Fig. 1 Plausible biological pathways linking fine particulate matter exposure with chronic kidney disease (CKD). The 6 generalized intermediary pathways and the subsequent specific biological responses that could be capable of instigating CKD events are shown. eGFR estimated glomerular filtration rate, PI3K phosphatidylinositol-3-kinase, Akt protein kinase B, mTOR mammalian target of rapamycin, FGF fibroblast growth factor, FGFRs fibroblast growth factor receptors, MAPK mitogen-activated protein kinase, VEGF vascular endothelial growth factor, JAK Janus kinase, STAS spread through air spaces, Bax Bcl-2 associated X, Bcl-2 B cell lymphoma-2, LC3 light chain 3, TNFRs tumor necrosis factor receptors, TACE TNF-α converting enzyme, NF-κB nuclear factor kappa-B, IκB inhibitor of NF-κB, IL-18 Interleukin-18, COX2 cyclooxygenase 2, ROS reactive oxygen species, iRhom2 inactive rhomboid protein 2, Ang II angiotensin II, SOD seminal plasma enzymes, GCLC glutamate-cysteine ligase catalytic, GSR glutathione reductase, TAC total antioxidant capacity, GSH glutathione, MDA malondialdehyde, Nrf2 nuclear factor-erythroid 2-related factor 2, RAGE advanced glycation end, IFN interferon, PLA2R phospholipase A2 receptor
Vascular Injury PM2.5 may induce endothelial injury through systemic inflammation, oxidative stress, and atherosclerosis, resulting in glomerulosclerosis, tubular atrophy, and tubulointerstitial fibrosis, and eventually chronic kidney diseases (Rui et al. 2016; Bo et al. 2016; Liang et al. 2019). Previous studies have shown that the diesel exhaust particulate (DEP) is the main source of PM2.5 and ultrafine particles found in cities (Cho et al. 2004; Pérez et al. 2008). Exposure to DEP aggravates renal vascular injury in the CKD rats induced by adenine, resulting in tubular dilatation, tubular necrosis, tubular type, and decreased renal blood flow (RBF) (Nemmar et al. 2009). AngII can induce endothelial injury by activating NADPH oxidase system (Niazi et al. 2017). After intratracheal instillation of PM2.5, increasing levels of circulating AngII are observed in rats, which may be due to the activation of the branches of IRE1 α/XBP1s on the unfolded protein-reactive (UPR) (Xu et al. 2017).

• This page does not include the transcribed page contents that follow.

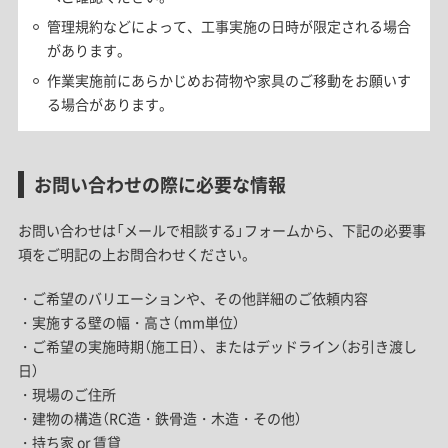
管理規約などによって、工事実施の日時が限定される場合
があります。
作業実施前にあらかじめお荷物や家具のご移動をお願いす
る場合があります。
お問い合わせの際に必要な情報
お問い合わせは「メールで相談する」フォームから、下記の必要事
項をご明記の上お問合わせください。
・ご希望のバリエーションや、その他詳細のご依頼内容
・実施する壁の幅・高さ（mm単位）
・ご希望の実施時期（施工日）、またはデッドライン（お引き渡し
日）
・現場のご住所
・建物の構造（RC造・鉄骨造・木造・その他）
・持ち家 or 賃貸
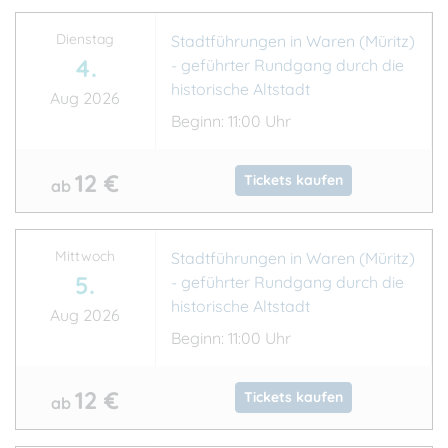
Dienstag
Stadtführungen in Waren (Müritz)
4.
- geführter Rundgang durch die
historische Altstadt
Aug 2026
Beginn: 11:00 Uhr
12 €
Tickets kaufen
ab
Mittwoch
Stadtführungen in Waren (Müritz)
5.
- geführter Rundgang durch die
historische Altstadt
Aug 2026
Beginn: 11:00 Uhr
12 €
Tickets kaufen
ab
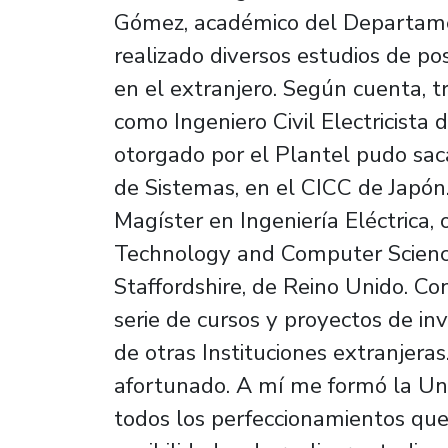
Gómez, académico del Departamen
realizado diversos estudios de p
en el extranjero. Según cuenta, t
como Ingeniero Civil Electricista 
otorgado por el Plantel pudo sa
de Sistemas, en el CICC de Japón.
Magíster en Ingeniería Eléctrica
Technology and Computer Science
Staffordshire, de Reino Unido. C
serie de cursos y proyectos de in
de otras Instituciones
afortunado. A mí me formó la Un
todos los perfeccionamientos que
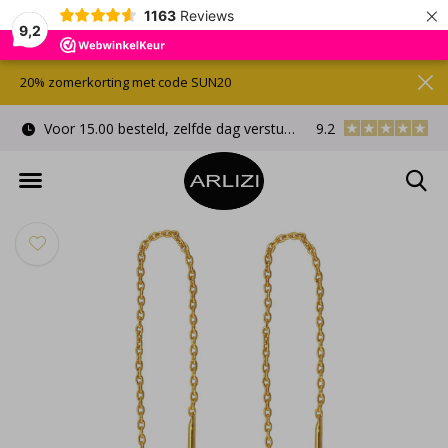
×
1163
Reviews
9,2
20% zomerkorting met code SUN20
Voor 15.00 besteld, zelfde dag verstuurd
9.2
Gratis cadeauverpa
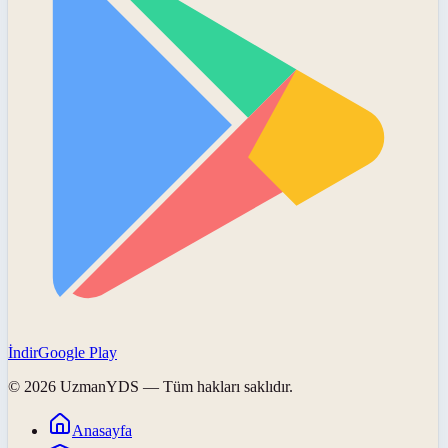
İndir
Google Play
©
2026
UzmanYDS
— Tüm hakları saklıdır.
Anasayfa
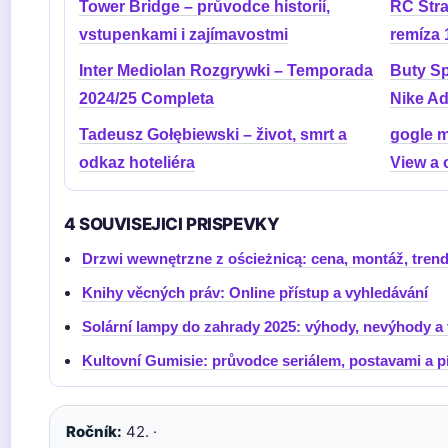
Tower Bridge – průvodce historií,
RC Stra
vstupenkami i zajímavostmi
remíza 
Inter Mediolan Rozgrywki – Temporada
Buty Sp
2024/25 Completa
Nike Ad
Tadeusz Gołębiewski – život, smrt a
gogle m
odkaz hoteliéra
View a 
4 SOUVISEJICI PRISPEVKY
Drzwi wewnętrzne z ościeżnicą: cena, montáž, tren
Knihy věcných práv: Online přístup a vyhledávání
Solární lampy do zahrady 2025: výhody, nevýhody a 
Kultovní Gumisie: průvodce seriálem, postavami a p
Ročník:
42. ·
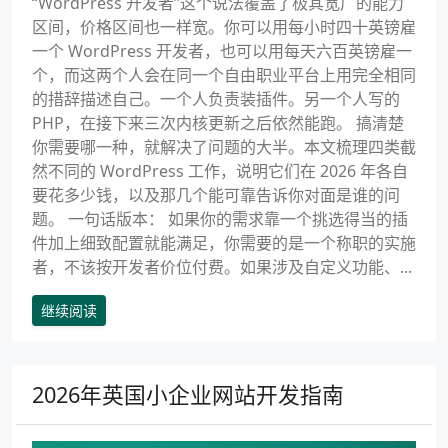
“WordPress 开发者”这个说法覆盖了极其宽广的能力
区间，价格区间也一样宽。你可以用每小时四十英镑雇
一个 WordPress 开发者，也可以用每天六百英镑雇一
个，而这两个人会在同一个自由职业平台上用完全相同
的措辞描述自己。一个人负责装插件。另一个人写的
PHP，在接下来三次内核更新之后依然能跑。 搞清楚
你需要哪一种，就解决了问题的大半。本文梳理四类截
然不同的 WordPress 工作，说明它们在 2026 年各自
要花多少钱，以及那几个能可靠告诉你对面是谁的问
题。 一句话版本： 如果你的需求靠一个挑选得当的插
件加上细致配置就能满足，你需要的是一个称职的实施
者，不该按开发者价位付费。如果涉及自定义功能、...
继续阅读
2026年英国小企业网站开发指南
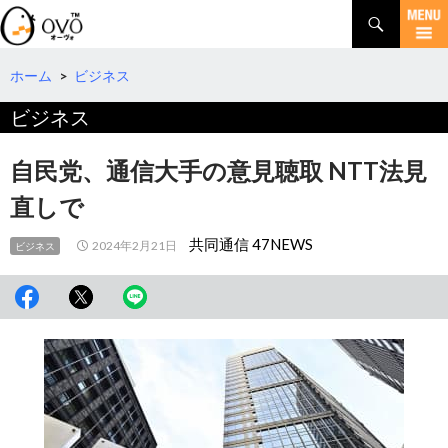
検
索
コ
ン
テ
ホーム
>
ビジネス
ン
ビジネス
ツ
へ
移
自民党、通信大手の意見聴取 NTT法見
動
直しで
共同通信 47NEWS
2024年2月21日
ビジネス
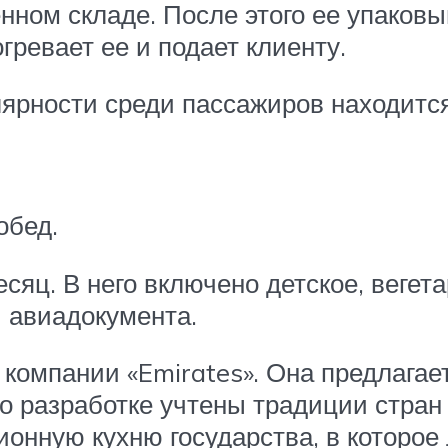
нном складе. После этого ее упаков
гревает ее и подает клиенту.
лярности среди пассажиров находитс
обед.
яц. В него включено детское, вегета
 авиадокумента.
 компании «Emirates». Она предлага
го разработке учтены традиции стран
онную кухню государства, в которое 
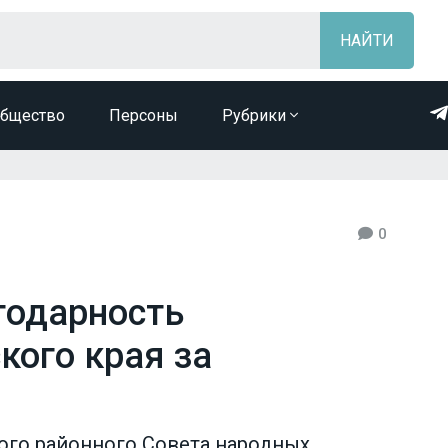
бщество
Персоны
Рубрики
0
годарность
кого края за
ого районного Совета народных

Immune Response Previous studies have shown that environmental pollution may break the immune balance and increase the incidence of chronic diseases (Lee and Lawrence 2018). Some of the autoimmune responses have an important role in the occurrence of a series of nephritis (Clynes et al. 1998; Chang et al. 2011; Lau et al. 2010). Idiopathic membranous nephropathy is also an autoimmune disease charac- terized by the formation of circulating autoantibodies against secretory phospholipase A2 receptor (PLA2R) (Beck Jr. et al. 2009). Existing studies have shown that exposure to fine particles can promote the formation of autoantibodies and immune complexes (Brown et al. 2003, 2004; Pfau et al. 2004). The deposition of IgG immune complexes has been found in the kidneys of C57Bl/6 mice after exposure to fine particles, while the presence of abnormal glomeruli and tubules suggested the occurrence of glomerulonephritis (Pfau et al. 2008).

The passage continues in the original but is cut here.